Py_ssize_t col_number = col_offset;
/* convert byte offset to character offset */
if (p->tok->lineno == lineno) {
col_number = _PyPegen_byte_offset_to_character_offset(
p->tok->line_start, col_offset);
}
...
PyObject *tmp = Py_BuildValue("(OiiNii)", p->tok->filename,
lineno, col_number, line, end_lineno, end_col_offset);
value = PyTuple_Pack(2, errstr, tmp);
PyErr_SetObject(errtype, value);
...
}
Five fields populate the exception: filename, lineno,
col_offset, end_lineno, end_col_offset. The text field is
extracted by copying the relevant line from the tokenizer's line
buffer. Because the tokenizer operates in bytes but the SyntaxError
displays characters, byte offsets are converted through
_PyPegen_byte_offset_to_character_offset (defined in pegen.c)
before the exception tuple is built. Callers that only know the start
position pass -1 for the end fields; the function leaves them as
-1 so the caret rendering in traceback.c can skip the range
underline.
_PyPegen_set_expr_context (lines 331 to 390)

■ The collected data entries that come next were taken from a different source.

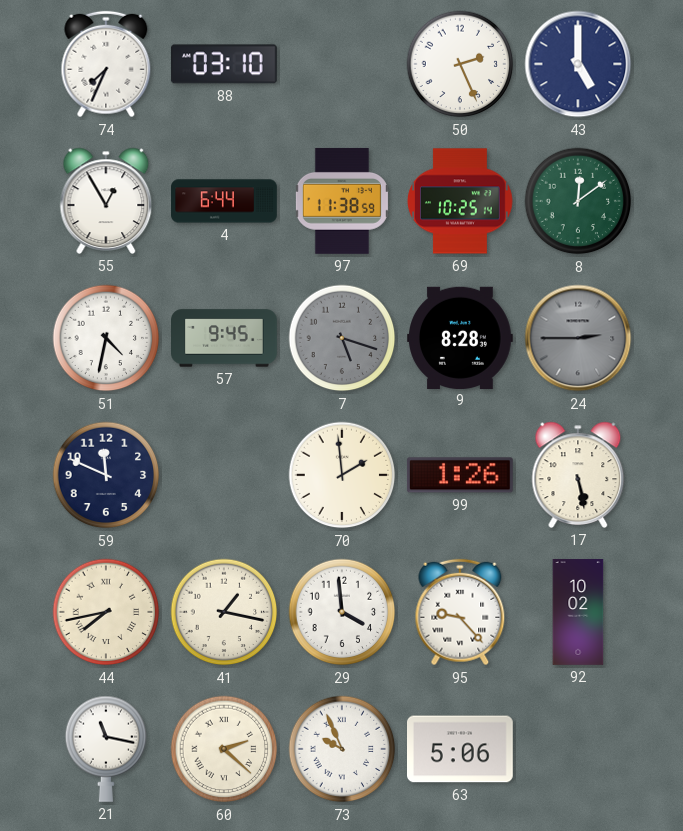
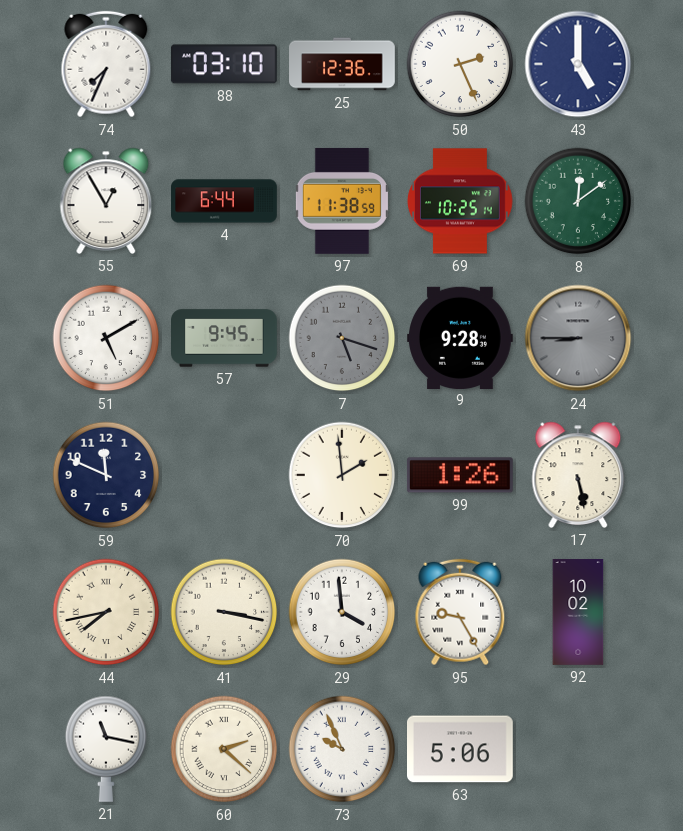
25: none -> 12:36
51: 4:32 -> 5:10
9: 8:28 -> 9:28
24: 2:45 -> 8:45
41: 1:17 -> 3:17
95: 9:23 -> 9:25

cpython 3.14 @ ab2d84fe1023/Parser/pegen_errors.c#L331-390
expr_ty
_PyPegen_set_expr_context(Parser *p, expr_ty expression, expr_context_ty ctx)
{
switch (expression->kind) {
case Name_kind:
expression->v.Name.ctx = ctx;
break;
case Tuple_kind: {
asdl_expr_seq *elts = expression->v.Tuple.elts;
for (Py_ssize_t i = 0; i < asdl_seq_LEN(elts); i++) {
_PyPegen_set_expr_context(p, asdl_seq_GET(elts, i), ctx);
}
expression->v.Tuple.ctx = ctx;
break;
}
case List_kind:
...
case Attribute_kind:
expression->v.Attribute.ctx = ctx;
break;
case Subscript_kind:
expression->v.Subscript.ctx = ctx;
break;
case Starred_kind:
_PyPegen_set_expr_context(p, expression->v.Starred.value, ctx);
expression->v.Starred.ctx = ctx;
break;
default:
RAISE_SYNTAX_ERROR_KNOWN_LOCATION(expression,
"cannot assign to %s here.", _PyAST_ExprName(expression));
return NULL;
}
return expression;
}
The grammar parses a, b = 1, 2 by first parsing a, b as an
expression (context Load), then, once it sees =, calling this
function to flip every leaf to Store. The recursion covers nested
tuples, lists, and starred elements, which handles patterns like
(a, (b, c)) = .... Any node kind that cannot be a target, such as
BinOp or Call, triggers a SyntaxError rather than a silent
no-op, so x + y = 1 is caught here before reaching the compiler.
_PyPegen_check_soft_keyword (lines 391 to 430)
cpython 3.14 @ ab2d84fe1023/Parser/pegen_errors.c#L391-430
Soft keywords (match, case, type) are syntactically identical to
ordinary names. The generated parser calls this function when it
encounters one in a rule that only matches in the right context. The
function compares the current token's string value against the
expected keyword string and returns it as a PyObject * on success or
NULL on failure, letting PEG backtracking handle the failure branch.
The check is purely textual and does not alter parser state, which
means it is safe to call from memo-probing paths and from the
error-recovery pass.
Tokenizer error wrapping (lines 271 to 330)
cpython 3.14 @ ab2d84fe1023/Parser/pegen_errors.c#L271-330
void *
_PyPegen_tokenize_error(Parser *p)
{
if (PyErr_Occurred()) {
return NULL; /* tokenizer already set an exception */
}
const char *msg;
switch (p->tok->done) {
case E_TOKEN: msg = "invalid token"; break;
case E_EOFS: msg = "EOF in multi-line string"; break;
case E_EOLS: msg = "EOL while scanning string literal"; break;
...
}
return _PyPegen_raise_error(p, PyExc_SyntaxError, msg);
}
The tokenizer sets tok->done to a non-E_OK code when it
encounters an unrecoverable character sequence. At that point it has
not necessarily set a Python exception. This wrapper translates the
enumeration value into a human-readable message and routes it through
_PyPegen_raise_error so the exception gets the usual location
metadata. The E_EOFS / E_EOLS cases cover unclosed multi-line
strings and are the most common tokenizer errors in practice.